大阪土産で私がとても気に入っているお菓子があります。

   「面白い恋人」(株式会社よしもと倶楽部)

かの有名な北海道銘菓「白い恋人」(石屋製菓)と似て非なるパロディ作品です。

一字加えるだけで、全く意味が変わってしまう、このセンスの素晴らしさ。

一眼見せただけで、誰もが笑ってしまう、わかりやすさ。

東京で渡してももちろん、地元の友人に渡しても喜ばれ(あきれられ)お土産としては大変成功していました。大阪には地元で食べればおいしいものは多いのですが、銘菓と呼べるものはなかったので、これはいいお土産が見つかったと喜んでいました。

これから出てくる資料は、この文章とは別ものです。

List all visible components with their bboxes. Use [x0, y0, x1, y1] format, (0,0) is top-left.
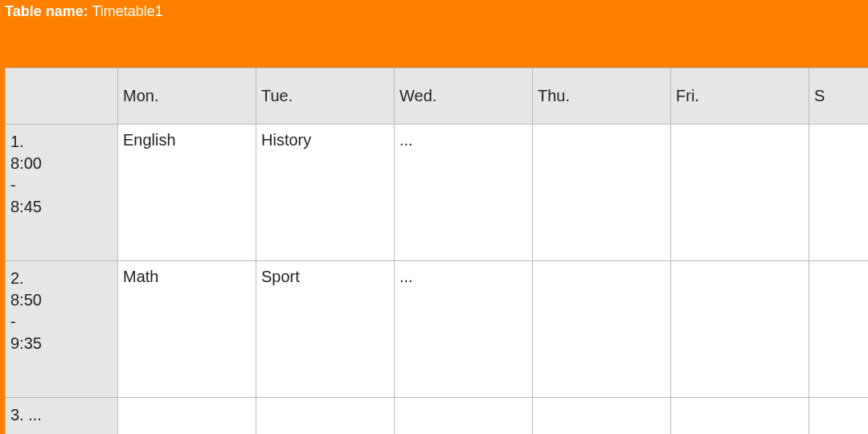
cell-tue-1[interactable]: History — [256, 125, 395, 261]
cell-mon-1[interactable]: English — [118, 125, 256, 261]
cell-fri-3[interactable] — [671, 398, 809, 435]
cell-thu-1[interactable] — [533, 125, 671, 261]
cell-thu-3[interactable] — [533, 398, 671, 435]
cell-sat-3[interactable] — [809, 398, 869, 435]
cell-thu-2[interactable] — [533, 261, 671, 398]
cell-mon-2[interactable]: Math — [118, 261, 256, 398]
table-name-value: Timetable1 — [92, 3, 162, 19]
cell-wed-3[interactable] — [395, 398, 533, 435]
time-label: 1. 8:00 - 8:45 — [10, 131, 113, 218]
table-row: 3. ... — [6, 398, 869, 435]
header-wed[interactable]: Wed. — [395, 68, 533, 125]
time-label: 2. 8:50 - 9:35 — [10, 268, 113, 354]
cell-mon-3[interactable] — [118, 398, 256, 435]
header-tue[interactable]: Tue. — [256, 68, 395, 125]
header-mon[interactable]: Mon. — [118, 68, 256, 125]
table-row: 1. 8:00 - 8:45 English History ... — [6, 125, 869, 261]
timetable-wrap[interactable]: Mon. Tue. Wed. Thu. Fri. S 1. 8:00 - 8:4… — [5, 68, 868, 434]
timetable: Mon. Tue. Wed. Thu. Fri. S 1. 8:00 - 8:4… — [5, 68, 868, 434]
cell-sat-1[interactable] — [809, 125, 869, 261]
cell-tue-2[interactable]: Sport — [256, 261, 395, 398]
header-fri[interactable]: Fri. — [671, 68, 809, 125]
header-sat[interactable]: S — [809, 68, 869, 125]
table-name-label: Table name: — [5, 3, 88, 19]
header-row: Mon. Tue. Wed. Thu. Fri. S — [6, 68, 869, 125]
time-slot-2[interactable]: 2. 8:50 - 9:35 — [6, 261, 118, 398]
cell-wed-1[interactable]: ... — [395, 125, 533, 261]
header-thu[interactable]: Thu. — [533, 68, 671, 125]
time-slot-1[interactable]: 1. 8:00 - 8:45 — [6, 125, 118, 261]
cell-sat-2[interactable] — [809, 261, 869, 398]
cell-wed-2[interactable]: ... — [395, 261, 533, 398]
time-slot-3[interactable]: 3. ... — [6, 398, 118, 435]
cell-fri-1[interactable] — [671, 125, 809, 261]
time-label: 3. ... — [10, 404, 113, 426]
header-bar: Table name: Timetable1 — [0, 0, 868, 23]
app-container: Table name: Timetable1 Mon. Tue. Wed. Th… — [0, 0, 868, 434]
header-time — [6, 68, 118, 125]
cell-tue-3[interactable] — [256, 398, 395, 435]
table-row: 2. 8:50 - 9:35 Math Sport ... — [6, 261, 869, 398]
cell-fri-2[interactable] — [671, 261, 809, 398]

しかし先日、「白い恋人」が「面白い恋人」を訴えました。

商標権の侵害だとして、販売差し止めを求めたのです。

(※不正競争防止法違反でも争っているようですがここでは商標権のことだけお話します)

なんとまあ。

商標とは、文字、図形、記号若しくは立体的形状若しくはこれらの結合又はこれらと色彩との結合であって、業として商品を生産し、証明し若しくは譲渡する者がその商品について使用するもの、又は業として役務を提供し若しくは証明する者がその役務について使用するもの(商標法第2条)をいいます。

まあ、パロディですから確かに一見して似てはいますね。

でも、似ているからといって直ちに商標権侵害になるのでしょうか。

 そもそも、商標法の趣旨は「この法律は、商標を保護することにより、商標の使用をする者の業務上の信用の維持を図り、もつて産業の発達に寄与し、あわせて需要者の利益を保護する」(商標法第1条)点にあります。

 つまり、商標制度は、商標を使用する者の業務上の信用の維持とともに一方で需要者の利益を保護しようというものなのです。

それでは果たして「面白い恋人」は「白い恋人」と間違えられるような商標と言えるのでしょうか。

 「白い恋人」は北海道銘菓として広く知られています。他方で「面白い恋人」は関西圏で販売されており、北海道で2人の恋人が並んで売られていることはありません。

 「白い」と「面白い」とでは意味も受ける印象も全く異なります。

 「白い恋人」、ってこうイケメンな、ロマンあふれる印象です。

 「面白い」方は・・・・顔じゃないですよ、ね、芸風で勝負ですよ。

 

 なかみは両方お菓子ですが、白い恋人はホワイトチョコの挟まれたラングドシャ、「面白い恋人はみたらし味の炭酸せんべいです。

 自分ではイケメンと付き合っているつもりが、傍から見たら・・・という錯誤はよくあることですが、事この恋人たちに関しては

 白い恋人を買うつもりで面白い恋人を間違って買ってしまった、

というようなことはまず考えにくいと思います。

むしろ、「面白い恋人」を見た人は本家の「白い恋人」も是非見てみたい、と思うのではないでしょうか。そうすれば両方の恋人は手を取り合って売上げを伸ばすことも可能なはずです。

 ただ、パロディはやはり本家の人気あってのものですから、やはり事前に通告して了解を得るなどのモラルがあってもよかったのではないかと思います。そうであれば、2人の恋人がいがみ合うこともなかったのではないでしょうか。あくまで私見ですが。